I have book chapters out now about representations of science in feminist science fiction (specifically in Joan Slonczewski’s A Door into Ocean and Sally Miller Gearhart’s The Wanderground) and about extinction anxiety in Jurassic Park and Jurassic World.

In the past few years, I have presented conference papers on the following:

  • environmentalism and 1970s creature features like Night of the Lepus and Frogs (ASLE)
  • gender and age in science fiction (MLA)
  • 21st century creature feature films (PCA/ACA)
  • taxidermy in horror film (SLSA)
  • the control of female AIs and the nonhuman world in Her and Ex Machina (ASLE)
  • plant horror and climate change narratives (SLSA)
  • Junji Ito’s Uzumaki and ecohorror (A Clockwork Green: Ecomedia in the Anthropocene)
  • Samanta Schweblin’s Fever Dream as ecohorror that engages with disability (MLA)
  • Jurassic World: Fallen Kingdom and its threat to human sovereignty (ASLE)
  • A Nightmare on Elm Street and Dutch Elm Disease (IGA)
  • queer environmental futures in two recent science novels (SLSA)
  • teaching Clipping’s Splendor & Misery (SFRA)
  • Clipping’s “The Deep” and Afrofuturist mermaids (ASLE)
  • Clipping’s “Nothing Is Safe” and John Carpenter (Fear 2000)

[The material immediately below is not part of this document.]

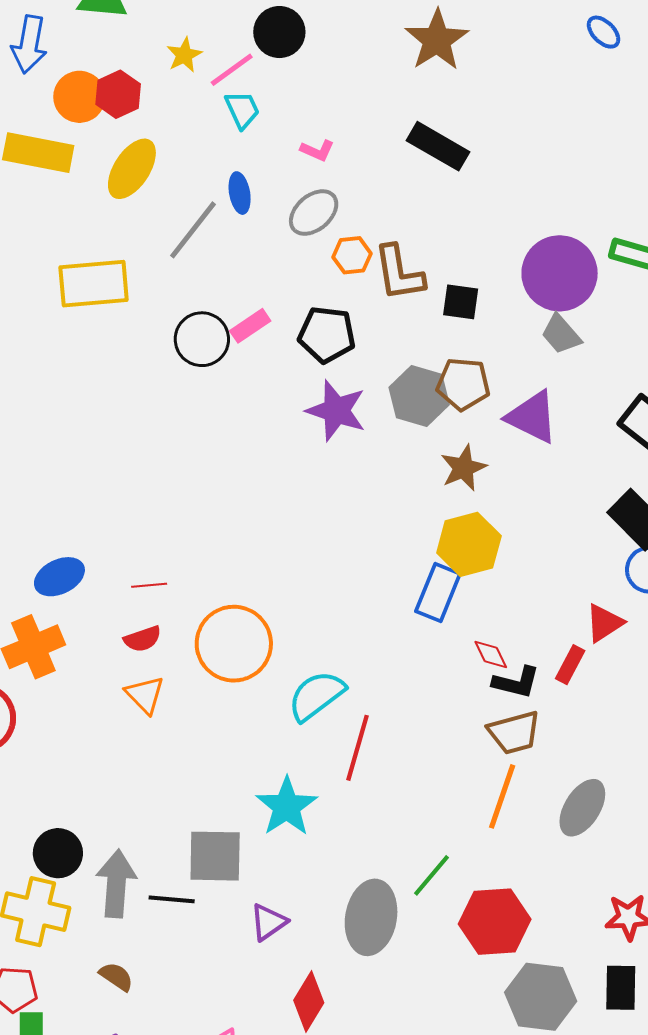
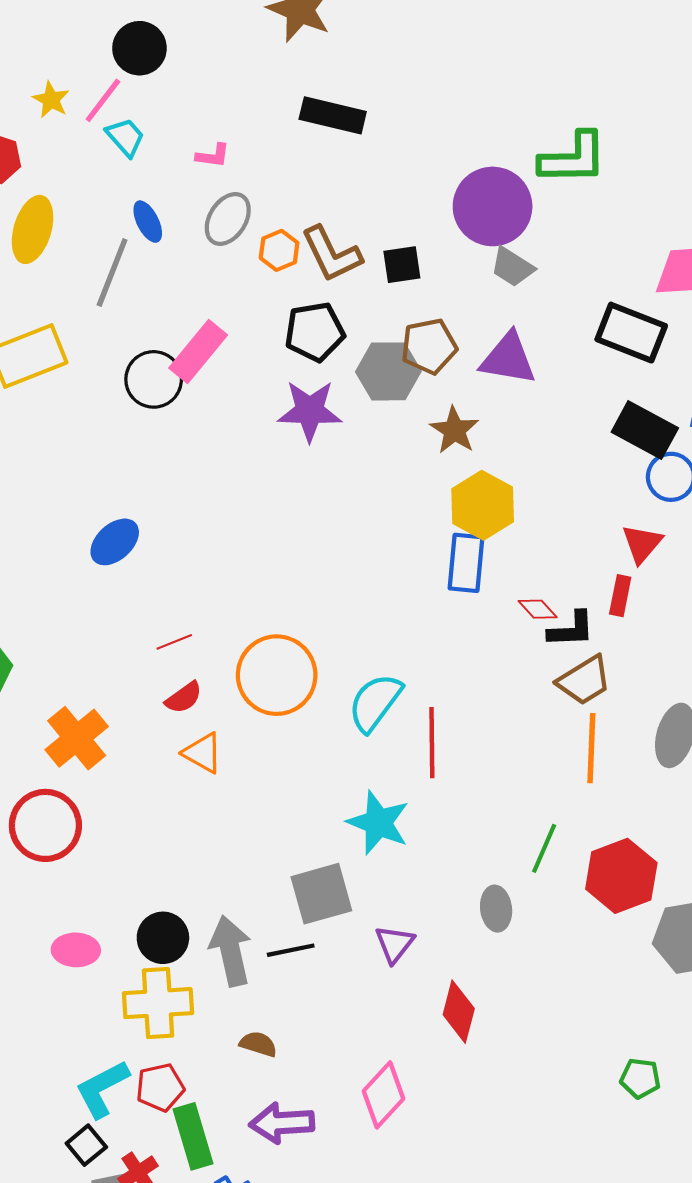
pink rectangle: (250, 326) -> (198, 352), size x1.5
black pentagon: (327, 335) -> (315, 332), moved
blue ellipse: (59, 577) -> (115, 542), moved
gray ellipse: (371, 917) -> (496, 909), size x0.6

I have been an invited speaker for the Hennebach lecture series at the Colorado School of Mines (on environmental sf and ecohorror) and the Hermanns Lecture Series at the University of Texas at Arlington (on new directions in ecohorror), and I was a keynote speaker on the ecogothic as part of PopMeC’s 50+ Shades of Gothic online conference.